## Data for analysis
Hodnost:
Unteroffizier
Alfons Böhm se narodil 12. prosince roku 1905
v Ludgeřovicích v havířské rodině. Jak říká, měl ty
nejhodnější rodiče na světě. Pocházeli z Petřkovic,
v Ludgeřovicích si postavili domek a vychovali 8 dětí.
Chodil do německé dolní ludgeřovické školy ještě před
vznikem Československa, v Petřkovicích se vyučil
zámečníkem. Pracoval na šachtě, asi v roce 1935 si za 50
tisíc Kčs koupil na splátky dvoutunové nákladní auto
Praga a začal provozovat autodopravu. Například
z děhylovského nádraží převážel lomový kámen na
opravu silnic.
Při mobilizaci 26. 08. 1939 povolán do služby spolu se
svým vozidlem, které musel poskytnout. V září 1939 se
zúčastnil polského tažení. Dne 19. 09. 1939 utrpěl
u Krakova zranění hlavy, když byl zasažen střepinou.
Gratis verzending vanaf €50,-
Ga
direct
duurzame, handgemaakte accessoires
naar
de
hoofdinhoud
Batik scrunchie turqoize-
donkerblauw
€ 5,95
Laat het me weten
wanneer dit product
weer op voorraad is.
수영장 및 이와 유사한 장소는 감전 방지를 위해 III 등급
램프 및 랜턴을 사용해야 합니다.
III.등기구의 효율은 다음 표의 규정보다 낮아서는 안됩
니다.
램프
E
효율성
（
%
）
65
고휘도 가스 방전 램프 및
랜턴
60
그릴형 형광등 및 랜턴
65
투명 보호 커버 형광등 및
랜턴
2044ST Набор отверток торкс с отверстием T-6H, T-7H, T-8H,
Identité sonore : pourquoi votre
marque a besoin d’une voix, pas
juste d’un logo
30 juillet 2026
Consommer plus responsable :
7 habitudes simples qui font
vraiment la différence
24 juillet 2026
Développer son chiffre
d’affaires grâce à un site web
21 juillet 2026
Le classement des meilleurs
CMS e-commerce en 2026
...
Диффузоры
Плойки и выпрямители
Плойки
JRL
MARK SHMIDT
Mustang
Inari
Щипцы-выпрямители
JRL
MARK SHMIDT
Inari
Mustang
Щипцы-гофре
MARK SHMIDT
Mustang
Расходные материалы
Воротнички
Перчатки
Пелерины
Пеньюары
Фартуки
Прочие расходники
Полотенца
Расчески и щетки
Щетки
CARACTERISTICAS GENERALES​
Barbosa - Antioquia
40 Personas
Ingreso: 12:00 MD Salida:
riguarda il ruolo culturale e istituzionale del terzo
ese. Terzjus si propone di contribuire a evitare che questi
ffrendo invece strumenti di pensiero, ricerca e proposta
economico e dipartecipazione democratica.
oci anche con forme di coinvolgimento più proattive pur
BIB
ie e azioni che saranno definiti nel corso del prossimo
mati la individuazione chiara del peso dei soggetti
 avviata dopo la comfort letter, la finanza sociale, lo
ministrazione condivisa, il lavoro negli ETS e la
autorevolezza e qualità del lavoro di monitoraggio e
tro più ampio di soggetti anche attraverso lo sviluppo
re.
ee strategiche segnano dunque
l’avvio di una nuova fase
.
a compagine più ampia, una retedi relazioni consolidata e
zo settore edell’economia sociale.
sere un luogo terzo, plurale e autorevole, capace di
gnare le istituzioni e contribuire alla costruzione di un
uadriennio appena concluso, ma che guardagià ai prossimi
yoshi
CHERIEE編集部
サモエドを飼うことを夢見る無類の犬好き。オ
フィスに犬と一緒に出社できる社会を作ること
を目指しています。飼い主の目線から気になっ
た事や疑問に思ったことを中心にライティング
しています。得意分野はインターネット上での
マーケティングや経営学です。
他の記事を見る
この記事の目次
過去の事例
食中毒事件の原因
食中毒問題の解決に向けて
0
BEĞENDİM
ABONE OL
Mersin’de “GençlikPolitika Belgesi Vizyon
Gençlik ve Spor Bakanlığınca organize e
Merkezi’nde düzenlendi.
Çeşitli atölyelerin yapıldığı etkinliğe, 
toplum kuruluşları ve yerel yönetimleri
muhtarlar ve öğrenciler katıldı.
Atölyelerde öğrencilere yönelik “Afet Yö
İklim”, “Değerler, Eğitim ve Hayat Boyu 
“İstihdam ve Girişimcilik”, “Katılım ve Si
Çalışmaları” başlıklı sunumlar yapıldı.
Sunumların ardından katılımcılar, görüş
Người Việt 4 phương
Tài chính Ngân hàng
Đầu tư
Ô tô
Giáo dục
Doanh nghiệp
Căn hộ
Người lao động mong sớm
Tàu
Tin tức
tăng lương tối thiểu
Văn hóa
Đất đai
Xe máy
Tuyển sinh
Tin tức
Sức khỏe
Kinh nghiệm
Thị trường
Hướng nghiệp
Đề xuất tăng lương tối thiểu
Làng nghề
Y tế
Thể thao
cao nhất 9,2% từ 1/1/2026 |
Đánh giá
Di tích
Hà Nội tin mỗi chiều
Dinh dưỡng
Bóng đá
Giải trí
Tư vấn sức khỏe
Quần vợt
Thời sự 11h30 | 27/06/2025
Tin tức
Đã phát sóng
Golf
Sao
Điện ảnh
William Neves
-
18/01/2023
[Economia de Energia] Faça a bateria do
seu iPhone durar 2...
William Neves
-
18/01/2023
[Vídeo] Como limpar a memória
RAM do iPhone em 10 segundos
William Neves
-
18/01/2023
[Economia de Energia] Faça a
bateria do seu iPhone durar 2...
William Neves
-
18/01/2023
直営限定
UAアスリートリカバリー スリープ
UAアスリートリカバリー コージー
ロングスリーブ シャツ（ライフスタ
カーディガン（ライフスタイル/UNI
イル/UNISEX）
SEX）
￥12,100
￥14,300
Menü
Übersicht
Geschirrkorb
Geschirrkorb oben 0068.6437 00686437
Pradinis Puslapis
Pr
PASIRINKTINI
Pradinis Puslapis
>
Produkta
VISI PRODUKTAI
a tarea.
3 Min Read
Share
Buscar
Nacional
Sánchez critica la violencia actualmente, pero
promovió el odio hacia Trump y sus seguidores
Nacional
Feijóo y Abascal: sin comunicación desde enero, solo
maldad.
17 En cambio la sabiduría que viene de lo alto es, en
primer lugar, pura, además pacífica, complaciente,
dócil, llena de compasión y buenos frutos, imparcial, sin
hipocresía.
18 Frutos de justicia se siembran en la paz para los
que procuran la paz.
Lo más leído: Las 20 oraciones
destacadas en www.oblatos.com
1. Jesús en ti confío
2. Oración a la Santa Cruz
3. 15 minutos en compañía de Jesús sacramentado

## Problem
The reply should hold only the lines of the listing above starting at the line containing "wanneer dit product" and ending at the line containing "CMS e-commerce en 2026", exactly as written.

## Exercise result
wanneer dit product
weer op voorraad is.
수영장 및 이와 유사한 장소는 감전 방지를 위해 III 등급
램프 및 랜턴을 사용해야 합니다.
III.등기구의 효율은 다음 표의 규정보다 낮아서는 안됩
니다.
램프
E
효율성
（
%
）
65
고휘도 가스 방전 램프 및
랜턴
60
그릴형 형광등 및 랜턴
65
투명 보호 커버 형광등 및
랜턴
2044ST Набор отверток торкс с отверстием T-6H, T-7H, T-8H,
Identité sonore : pourquoi votre
marque a besoin d’une voix, pas
juste d’un logo
30 juillet 2026
Consommer plus responsable :
7 habitudes simples qui font
vraiment la différence
24 juillet 2026
Développer son chiffre
d’affaires grâce à un site web
21 juillet 2026
Le classement des meilleurs
CMS e-commerce en 2026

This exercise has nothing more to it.